Lombardi Gianmarco, Chesnaye Nicholas C, Caskey Fergus J, Dekker Friedo W, Evans Marie, Heimburger Olof, Pippias Maria, Torino Claudia, Szymczak Maciej, Drechsler Christiane, Wanner Christoph, Gambaro Giovanni, Stel Vianda S, Jager Kitty J, Ferraro Pietro Manuel
Division of Nephrology, Department of Medicine, University of Verona and Azienda Ospedaliera Universitaria Integrata, Verona, Italy.
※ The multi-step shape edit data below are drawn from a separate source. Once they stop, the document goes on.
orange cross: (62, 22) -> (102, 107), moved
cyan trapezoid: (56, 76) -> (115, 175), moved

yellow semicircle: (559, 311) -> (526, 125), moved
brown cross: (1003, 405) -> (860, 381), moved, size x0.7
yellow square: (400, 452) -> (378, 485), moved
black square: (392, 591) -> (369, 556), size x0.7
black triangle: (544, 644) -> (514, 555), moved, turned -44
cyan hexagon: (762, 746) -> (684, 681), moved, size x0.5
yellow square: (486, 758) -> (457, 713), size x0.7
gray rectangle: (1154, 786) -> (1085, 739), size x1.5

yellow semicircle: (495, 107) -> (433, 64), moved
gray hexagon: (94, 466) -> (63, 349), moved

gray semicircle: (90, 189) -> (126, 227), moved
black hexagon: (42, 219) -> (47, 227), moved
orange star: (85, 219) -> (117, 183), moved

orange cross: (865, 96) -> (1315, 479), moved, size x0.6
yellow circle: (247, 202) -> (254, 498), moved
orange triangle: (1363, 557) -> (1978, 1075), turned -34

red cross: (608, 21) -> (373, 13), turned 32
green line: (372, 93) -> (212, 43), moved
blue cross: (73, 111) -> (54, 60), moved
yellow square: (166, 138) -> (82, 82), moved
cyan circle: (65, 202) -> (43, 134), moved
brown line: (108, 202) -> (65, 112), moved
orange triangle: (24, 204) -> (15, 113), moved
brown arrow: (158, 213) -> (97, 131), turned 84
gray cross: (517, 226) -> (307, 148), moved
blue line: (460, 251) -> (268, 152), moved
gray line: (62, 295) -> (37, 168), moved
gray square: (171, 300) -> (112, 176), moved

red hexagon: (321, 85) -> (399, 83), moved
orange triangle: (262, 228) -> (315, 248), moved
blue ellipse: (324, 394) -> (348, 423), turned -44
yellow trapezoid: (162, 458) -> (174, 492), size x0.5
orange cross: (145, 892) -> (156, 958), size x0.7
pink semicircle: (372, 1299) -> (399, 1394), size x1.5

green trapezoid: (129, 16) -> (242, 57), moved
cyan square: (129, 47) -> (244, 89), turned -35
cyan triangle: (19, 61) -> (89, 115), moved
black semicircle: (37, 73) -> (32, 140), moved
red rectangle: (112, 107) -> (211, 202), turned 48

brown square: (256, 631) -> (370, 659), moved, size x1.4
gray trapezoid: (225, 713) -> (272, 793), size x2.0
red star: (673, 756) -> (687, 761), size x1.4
ERA Registry, Amsterdam UMC location University of Amsterdam, Medical Informatics, Amsterdam, The Netherlands.
Clin Kidney J. 2024 Aug 22;17(11):sfae254. doi: 10.1093/ckj/sfae254. eCollection 2024 Nov.
We aimed to explore the relationship between serum bicarbonate (SBC) and mortality in advanced chronic kidney disease (CKD) during three distinct treatment periods: during the pre-kidney replacement therapy (KRT) period, during the transition phase surrounding the start of KRT (transition-CKD) and during KRT.
Using the European QUALity Study on treatment in advanced CKD (EQUAL) cohort, which includes patients aged ≥65 years and estimated glomerular filtration rate (eGFR) ≤20 mL/min/1.73 m from six European countries, we explored the association between longitudinal SBC and all-cause mortality in three separate CKD populations: pre-KRT, transition-CKD and in the KRT populations, using multivariable time-dependent Cox regression models. We evaluated effect modification by pre-specified variables on the relationship between SBC and mortality.
We included 1485 patients with a median follow-up of 2.9 (interquartile range 2.7) years, during which 529 (35.6%) patients died. A U-shaped relationship between SBC levels and all-cause mortality was observed in the pre-KRT population ( = .03). Low cumulative exposure, defined as the area under the SBC trajectory before KRT initiation, was associated with increased mortality risk after transitioning to KRT ( = .01). Similarly, in the KRT population, low SBC levels showed a trend towards increased mortality risk ( = .13). We observed effect modification by subjective global assessment category (-value for interaction = .02) and KRT (-value for interaction = .02).
A U-shaped relationship describes the association between SBC and mortality in the advanced CKD pre-KRT population, whereas in the KRT population a trend towards an increased mortality risk was observed for low SBC levels.
我们旨在探讨在三个不同治疗阶段,即肾脏替代治疗(KRT)前阶段、KRT开始前后的过渡期(过渡期慢性肾脏病)以及KRT期间,血清碳酸氢盐(SBC)与晚期慢性肾脏病(CKD)患者死亡率之间的关系。
利用欧洲晚期CKD治疗质量研究(EQUAL)队列,该队列纳入了来自六个欧洲国家的年龄≥65岁且估算肾小球滤过率(eGFR)≤20 mL/min/1.73 m²的患者,我们使用多变量时间依赖性Cox回归模型,在三个独立的CKD人群(KRT前、过渡期CKD和KRT人群)中探讨纵向SBC与全因死亡率之间的关联。我们评估了预先指定的变量对SBC与死亡率之间关系的效应修正作用。
我们纳入了1485例患者,中位随访时间为2.9(四分位间距2.7)年,在此期间529例(35.6%)患者死亡。在KRT前人群中观察到SBC水平与全因死亡率之间呈U形关系(P = 0.03)。低累积暴露,定义为KRT开始前SBC轨迹下的面积,与过渡到KRT后死亡率风险增加相关(P = 0.01)。同样,在KRT人群中,低SBC水平显示出死亡率风险增加的趋势(P = 0.13)。我们观察到主观全面评定类别(交互作用P值 = 0.02)和KRT(交互作用P值 = 0.02)对效应有修正作用。
U形关系描述了晚期CKD KRT前人群中SBC与死亡率之间的关联,而在KRT人群中,低SBC水平观察到死亡率风险增加的趋势。